■ Material provided ■
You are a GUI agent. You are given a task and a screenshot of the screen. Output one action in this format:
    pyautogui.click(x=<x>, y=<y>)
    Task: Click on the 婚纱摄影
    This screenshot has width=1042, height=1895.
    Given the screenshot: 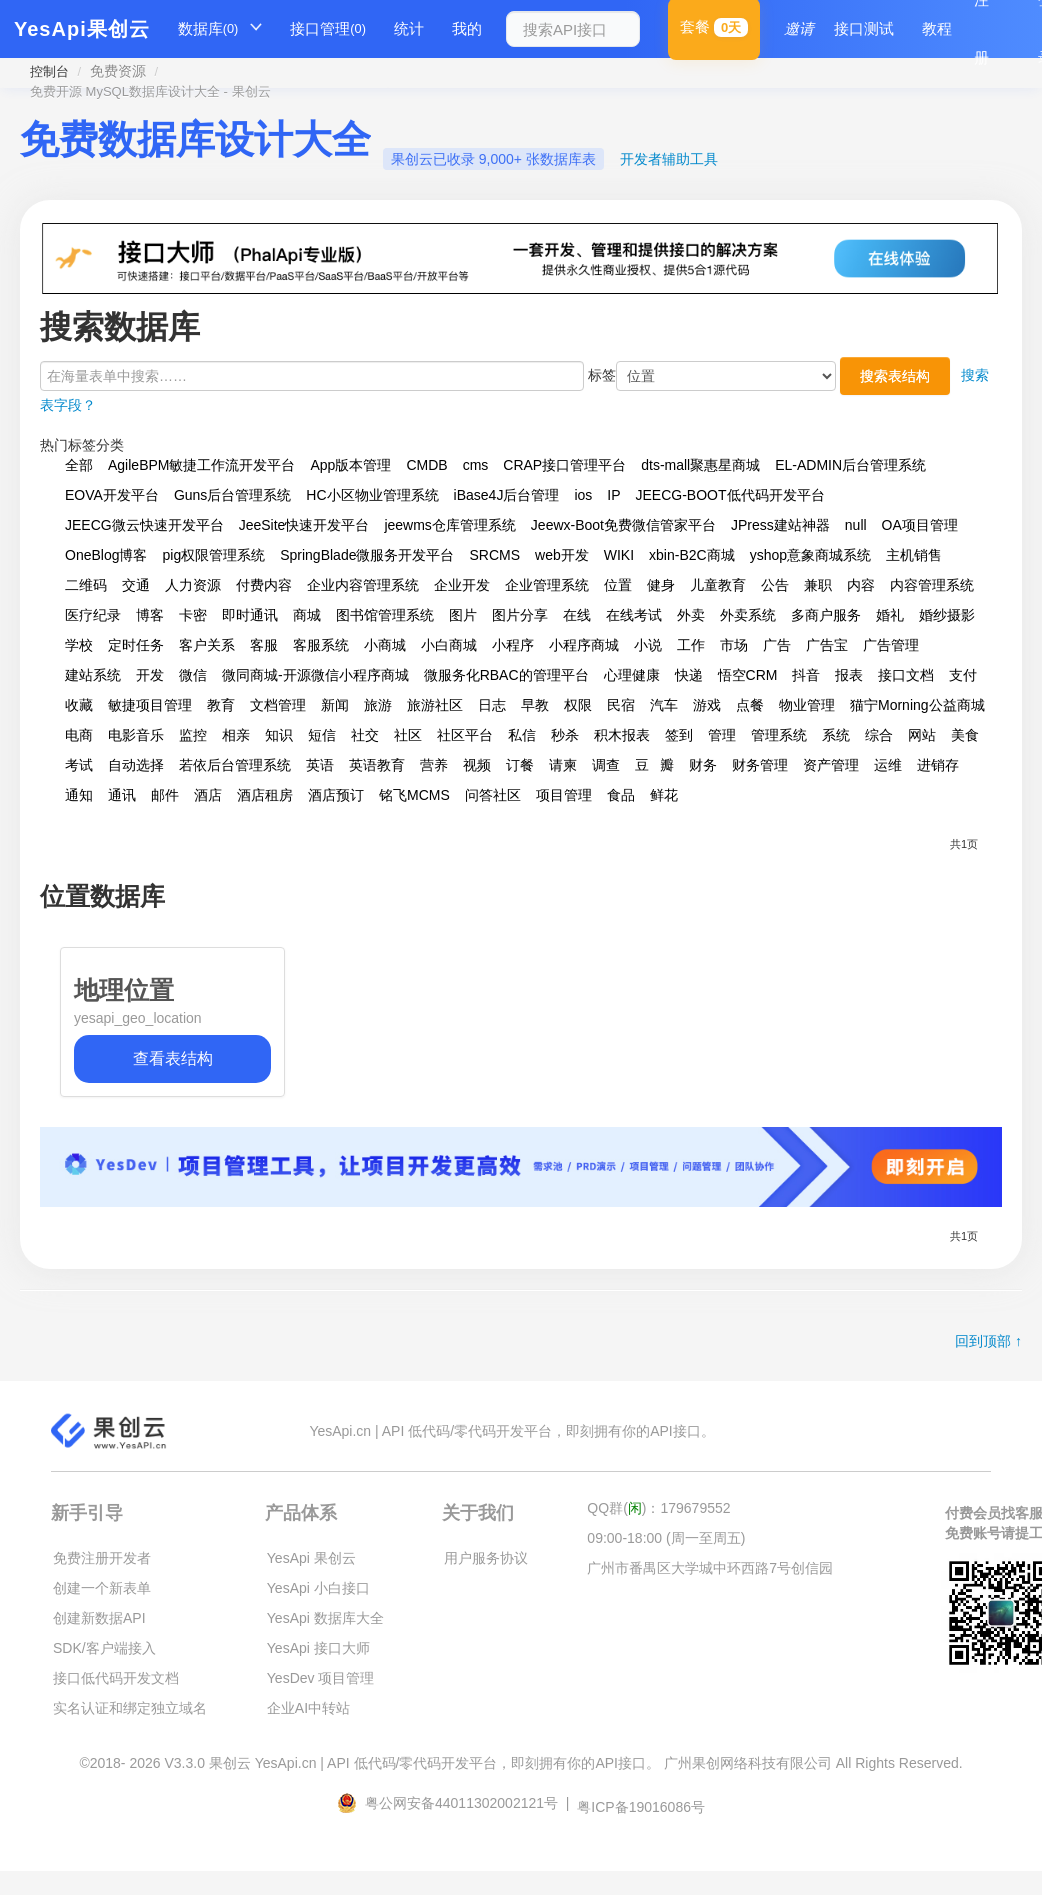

■ Exercise brief ■
Word for word, repeat each record above; leave out every picture.

■ Solution for this task ■
You are a GUI agent. You are given a task and a screenshot of the screen. Output one action in this format:
    pyautogui.click(x=<x>, y=<y>)
    Task: Click on the 婚纱摄影
    This screenshot has width=1042, height=1895.
    Given the screenshot: 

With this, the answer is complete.